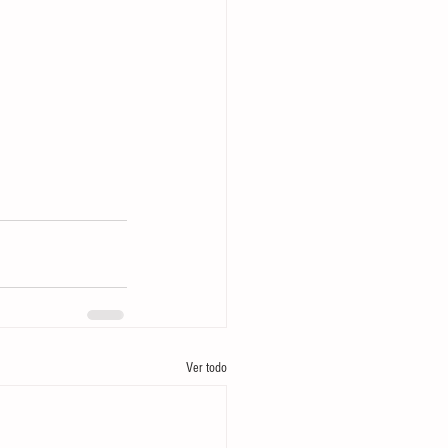
Ver todo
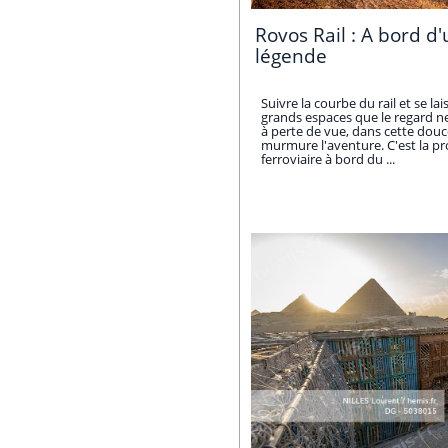
Rovos Rail : A bord d'
légende
Suivre la courbe du rail et se la
grands espaces que le regard ne
à perte de vue, dans cette dou
murmure l'aventure. C'est la p
ferroviaire à bord du ...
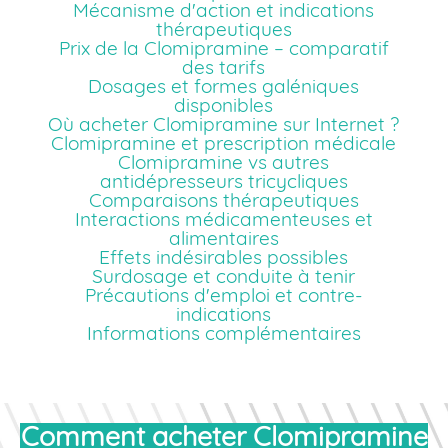
Mécanisme d'action et indications
thérapeutiques
Prix de la Clomipramine – comparatif
des tarifs
Dosages et formes galéniques
disponibles
Où acheter Clomipramine sur Internet ?
Clomipramine et prescription médicale
Clomipramine vs autres
antidépresseurs tricycliques
Comparaisons thérapeutiques
Interactions médicamenteuses et
alimentaires
Effets indésirables possibles
Surdosage et conduite à tenir
Précautions d'emploi et contre-
indications
Informations complémentaires
Comment acheter Clomipramine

__Task goal__. Anywhere the listing shows the word "Clomipramine", copy the full line.

__Answer below__.
Prix de la Clomipramine – comparatif
Où acheter Clomipramine sur Internet ?
Clomipramine et prescription médicale
Clomipramine vs autres
Comment acheter Clomipramine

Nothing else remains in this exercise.